-- Data to examine follows --

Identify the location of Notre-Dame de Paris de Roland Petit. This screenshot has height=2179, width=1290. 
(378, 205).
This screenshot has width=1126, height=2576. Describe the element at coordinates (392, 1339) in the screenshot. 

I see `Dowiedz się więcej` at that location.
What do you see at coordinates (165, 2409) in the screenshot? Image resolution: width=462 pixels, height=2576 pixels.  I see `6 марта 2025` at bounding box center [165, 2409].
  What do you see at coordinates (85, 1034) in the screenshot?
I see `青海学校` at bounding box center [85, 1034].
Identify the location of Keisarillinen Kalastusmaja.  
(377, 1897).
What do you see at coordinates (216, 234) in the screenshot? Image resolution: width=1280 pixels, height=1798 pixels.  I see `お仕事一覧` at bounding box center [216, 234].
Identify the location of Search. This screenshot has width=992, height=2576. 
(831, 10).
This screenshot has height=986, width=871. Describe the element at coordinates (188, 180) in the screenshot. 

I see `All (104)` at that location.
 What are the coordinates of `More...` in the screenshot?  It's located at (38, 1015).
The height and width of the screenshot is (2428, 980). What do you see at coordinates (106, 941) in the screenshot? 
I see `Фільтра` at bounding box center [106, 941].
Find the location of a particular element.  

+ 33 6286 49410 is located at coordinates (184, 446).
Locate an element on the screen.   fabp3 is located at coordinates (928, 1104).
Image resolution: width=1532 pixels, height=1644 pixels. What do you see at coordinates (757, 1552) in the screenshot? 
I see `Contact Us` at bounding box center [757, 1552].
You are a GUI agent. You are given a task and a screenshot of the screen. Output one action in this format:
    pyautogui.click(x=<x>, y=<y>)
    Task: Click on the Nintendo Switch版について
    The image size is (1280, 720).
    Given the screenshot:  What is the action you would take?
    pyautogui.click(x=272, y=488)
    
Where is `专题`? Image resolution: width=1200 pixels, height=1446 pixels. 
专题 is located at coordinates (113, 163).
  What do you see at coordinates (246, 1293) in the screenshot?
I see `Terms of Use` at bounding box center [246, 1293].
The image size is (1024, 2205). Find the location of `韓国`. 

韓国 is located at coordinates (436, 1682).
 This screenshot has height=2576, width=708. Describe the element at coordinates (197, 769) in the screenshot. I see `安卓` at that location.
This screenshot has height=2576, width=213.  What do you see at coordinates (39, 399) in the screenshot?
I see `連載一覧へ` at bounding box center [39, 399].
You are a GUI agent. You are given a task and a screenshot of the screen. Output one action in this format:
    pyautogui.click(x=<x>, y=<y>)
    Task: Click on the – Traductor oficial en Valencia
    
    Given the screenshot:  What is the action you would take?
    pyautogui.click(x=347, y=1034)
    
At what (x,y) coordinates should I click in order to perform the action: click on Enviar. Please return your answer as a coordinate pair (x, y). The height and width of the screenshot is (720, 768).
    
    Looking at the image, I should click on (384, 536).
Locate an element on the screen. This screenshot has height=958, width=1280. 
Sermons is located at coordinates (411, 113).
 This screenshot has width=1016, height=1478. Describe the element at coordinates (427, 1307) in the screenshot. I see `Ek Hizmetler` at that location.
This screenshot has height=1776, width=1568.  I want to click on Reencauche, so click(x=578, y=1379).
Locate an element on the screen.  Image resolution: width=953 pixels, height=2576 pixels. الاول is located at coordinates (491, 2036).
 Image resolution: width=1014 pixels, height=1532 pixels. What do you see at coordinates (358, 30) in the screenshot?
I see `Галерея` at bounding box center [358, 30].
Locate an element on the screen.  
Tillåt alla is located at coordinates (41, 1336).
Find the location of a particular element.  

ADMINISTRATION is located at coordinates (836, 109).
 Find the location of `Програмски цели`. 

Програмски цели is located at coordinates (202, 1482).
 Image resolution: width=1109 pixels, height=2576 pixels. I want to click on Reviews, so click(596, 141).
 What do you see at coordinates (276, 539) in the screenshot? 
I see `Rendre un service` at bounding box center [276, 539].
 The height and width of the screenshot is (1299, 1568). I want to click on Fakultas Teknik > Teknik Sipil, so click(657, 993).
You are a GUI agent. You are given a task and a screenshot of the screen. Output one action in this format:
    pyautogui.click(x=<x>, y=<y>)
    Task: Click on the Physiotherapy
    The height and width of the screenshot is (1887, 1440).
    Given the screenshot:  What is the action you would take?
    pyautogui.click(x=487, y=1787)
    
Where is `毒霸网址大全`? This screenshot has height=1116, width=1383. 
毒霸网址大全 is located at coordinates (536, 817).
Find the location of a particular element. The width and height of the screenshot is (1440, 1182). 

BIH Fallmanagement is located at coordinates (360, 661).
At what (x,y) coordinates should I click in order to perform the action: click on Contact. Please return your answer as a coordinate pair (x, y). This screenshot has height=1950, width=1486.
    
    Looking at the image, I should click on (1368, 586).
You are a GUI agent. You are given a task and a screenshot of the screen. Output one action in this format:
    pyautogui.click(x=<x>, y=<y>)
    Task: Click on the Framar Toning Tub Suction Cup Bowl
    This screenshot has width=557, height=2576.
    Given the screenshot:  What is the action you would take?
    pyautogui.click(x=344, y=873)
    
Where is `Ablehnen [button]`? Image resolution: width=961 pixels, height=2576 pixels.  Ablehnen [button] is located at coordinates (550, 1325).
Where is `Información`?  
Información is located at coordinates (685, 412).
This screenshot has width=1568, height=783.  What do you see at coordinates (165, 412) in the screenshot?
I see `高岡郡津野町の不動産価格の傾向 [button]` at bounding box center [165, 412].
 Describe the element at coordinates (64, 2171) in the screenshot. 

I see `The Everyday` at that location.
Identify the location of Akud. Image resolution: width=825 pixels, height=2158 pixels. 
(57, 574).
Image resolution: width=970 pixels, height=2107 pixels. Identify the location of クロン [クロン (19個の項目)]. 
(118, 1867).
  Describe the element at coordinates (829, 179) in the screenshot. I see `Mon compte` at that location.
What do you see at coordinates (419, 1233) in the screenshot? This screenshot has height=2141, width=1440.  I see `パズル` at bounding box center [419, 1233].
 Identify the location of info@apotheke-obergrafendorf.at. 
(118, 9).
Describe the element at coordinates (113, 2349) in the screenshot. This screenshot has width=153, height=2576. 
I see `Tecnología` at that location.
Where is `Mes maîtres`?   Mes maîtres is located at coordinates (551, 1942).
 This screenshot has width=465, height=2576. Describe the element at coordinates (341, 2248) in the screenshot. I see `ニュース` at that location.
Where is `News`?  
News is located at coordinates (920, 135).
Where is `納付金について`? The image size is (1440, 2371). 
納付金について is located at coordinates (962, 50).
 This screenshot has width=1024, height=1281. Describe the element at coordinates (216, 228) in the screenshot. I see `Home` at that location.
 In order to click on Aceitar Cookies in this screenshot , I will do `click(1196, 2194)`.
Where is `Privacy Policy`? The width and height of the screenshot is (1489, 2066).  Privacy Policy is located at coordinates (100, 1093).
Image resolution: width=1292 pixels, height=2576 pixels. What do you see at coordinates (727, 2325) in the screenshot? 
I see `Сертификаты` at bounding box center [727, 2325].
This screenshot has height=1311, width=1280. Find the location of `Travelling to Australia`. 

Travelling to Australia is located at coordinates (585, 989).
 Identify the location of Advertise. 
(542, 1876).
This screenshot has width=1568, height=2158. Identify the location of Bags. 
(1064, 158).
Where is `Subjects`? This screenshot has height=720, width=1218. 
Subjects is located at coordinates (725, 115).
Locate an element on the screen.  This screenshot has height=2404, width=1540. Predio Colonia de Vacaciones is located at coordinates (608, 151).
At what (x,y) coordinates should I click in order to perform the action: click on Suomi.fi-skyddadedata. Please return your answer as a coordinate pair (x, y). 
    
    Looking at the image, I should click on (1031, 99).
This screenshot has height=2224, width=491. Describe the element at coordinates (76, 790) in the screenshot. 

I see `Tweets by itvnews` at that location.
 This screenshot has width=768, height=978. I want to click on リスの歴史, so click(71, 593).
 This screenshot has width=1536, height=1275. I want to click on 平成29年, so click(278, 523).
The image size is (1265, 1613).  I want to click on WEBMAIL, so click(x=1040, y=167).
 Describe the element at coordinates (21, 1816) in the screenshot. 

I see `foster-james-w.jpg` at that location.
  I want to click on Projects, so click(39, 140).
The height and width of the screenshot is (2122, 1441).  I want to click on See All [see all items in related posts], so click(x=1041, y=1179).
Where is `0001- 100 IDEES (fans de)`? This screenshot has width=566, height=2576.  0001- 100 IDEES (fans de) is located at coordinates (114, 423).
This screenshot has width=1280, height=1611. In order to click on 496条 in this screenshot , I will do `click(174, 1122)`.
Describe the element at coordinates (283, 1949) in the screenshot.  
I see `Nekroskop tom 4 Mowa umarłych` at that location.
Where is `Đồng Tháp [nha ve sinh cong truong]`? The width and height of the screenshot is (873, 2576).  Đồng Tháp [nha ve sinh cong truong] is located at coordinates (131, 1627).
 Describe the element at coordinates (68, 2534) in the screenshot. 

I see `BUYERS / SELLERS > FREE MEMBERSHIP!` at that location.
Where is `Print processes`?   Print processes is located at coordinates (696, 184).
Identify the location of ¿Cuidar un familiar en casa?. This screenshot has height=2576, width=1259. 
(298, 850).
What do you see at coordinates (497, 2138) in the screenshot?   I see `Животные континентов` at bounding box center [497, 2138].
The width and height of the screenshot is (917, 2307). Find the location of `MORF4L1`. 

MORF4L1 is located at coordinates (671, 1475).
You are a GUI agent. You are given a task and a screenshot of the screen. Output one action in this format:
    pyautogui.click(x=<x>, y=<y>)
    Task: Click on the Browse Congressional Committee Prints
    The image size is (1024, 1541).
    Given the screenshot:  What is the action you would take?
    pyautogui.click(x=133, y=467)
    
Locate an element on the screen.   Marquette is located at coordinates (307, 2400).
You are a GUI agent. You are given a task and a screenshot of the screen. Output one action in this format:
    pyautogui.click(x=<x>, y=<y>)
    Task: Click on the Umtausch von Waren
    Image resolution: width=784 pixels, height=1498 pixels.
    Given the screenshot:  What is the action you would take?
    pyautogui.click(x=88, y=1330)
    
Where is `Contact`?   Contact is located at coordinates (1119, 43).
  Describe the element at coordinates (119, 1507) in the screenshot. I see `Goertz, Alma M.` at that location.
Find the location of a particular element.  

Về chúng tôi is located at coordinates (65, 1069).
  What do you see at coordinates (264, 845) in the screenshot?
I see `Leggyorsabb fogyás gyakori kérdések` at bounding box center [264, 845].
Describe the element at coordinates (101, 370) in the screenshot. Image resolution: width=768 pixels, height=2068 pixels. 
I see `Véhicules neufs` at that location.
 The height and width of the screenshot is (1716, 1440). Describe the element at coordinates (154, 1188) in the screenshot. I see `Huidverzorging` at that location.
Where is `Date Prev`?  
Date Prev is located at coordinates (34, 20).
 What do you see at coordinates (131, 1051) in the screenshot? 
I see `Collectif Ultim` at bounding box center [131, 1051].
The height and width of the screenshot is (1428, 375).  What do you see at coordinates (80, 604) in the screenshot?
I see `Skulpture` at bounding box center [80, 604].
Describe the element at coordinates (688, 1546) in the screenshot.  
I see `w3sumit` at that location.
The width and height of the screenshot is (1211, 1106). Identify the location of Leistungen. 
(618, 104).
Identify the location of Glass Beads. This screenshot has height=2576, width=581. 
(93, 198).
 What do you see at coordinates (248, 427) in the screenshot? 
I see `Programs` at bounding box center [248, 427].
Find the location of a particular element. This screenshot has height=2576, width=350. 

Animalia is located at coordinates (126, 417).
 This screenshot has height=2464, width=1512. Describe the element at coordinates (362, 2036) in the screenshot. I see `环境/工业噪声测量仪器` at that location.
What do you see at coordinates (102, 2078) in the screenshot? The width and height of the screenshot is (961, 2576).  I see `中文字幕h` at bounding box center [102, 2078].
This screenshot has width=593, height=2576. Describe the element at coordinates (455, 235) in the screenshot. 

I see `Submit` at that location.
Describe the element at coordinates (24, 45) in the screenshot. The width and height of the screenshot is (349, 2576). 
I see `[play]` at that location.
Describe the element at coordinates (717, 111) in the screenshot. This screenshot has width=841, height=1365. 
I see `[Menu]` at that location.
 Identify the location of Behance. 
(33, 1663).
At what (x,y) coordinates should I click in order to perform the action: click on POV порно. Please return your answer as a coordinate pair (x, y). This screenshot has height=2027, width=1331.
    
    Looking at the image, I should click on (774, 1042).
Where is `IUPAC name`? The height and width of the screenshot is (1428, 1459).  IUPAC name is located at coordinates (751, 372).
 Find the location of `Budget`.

-- Data to examine concluded --

What you will do:
Write out every line, unchanged, from the one containing "What do you see at coordinates (102, 2078)" through the closing line of the data.

Answer section:
What do you see at coordinates (102, 2078) in the screenshot? The width and height of the screenshot is (961, 2576).  I see `中文字幕h` at bounding box center [102, 2078].
This screenshot has width=593, height=2576. Describe the element at coordinates (455, 235) in the screenshot. 

I see `Submit` at that location.
Describe the element at coordinates (24, 45) in the screenshot. The width and height of the screenshot is (349, 2576). 
I see `[play]` at that location.
Describe the element at coordinates (717, 111) in the screenshot. This screenshot has width=841, height=1365. 
I see `[Menu]` at that location.
 Identify the location of Behance. 
(33, 1663).
At what (x,y) coordinates should I click in order to perform the action: click on POV порно. Please return your answer as a coordinate pair (x, y). This screenshot has height=2027, width=1331.
    
    Looking at the image, I should click on (774, 1042).
Where is `IUPAC name`? The height and width of the screenshot is (1428, 1459).  IUPAC name is located at coordinates (751, 372).
 Find the location of `Budget`.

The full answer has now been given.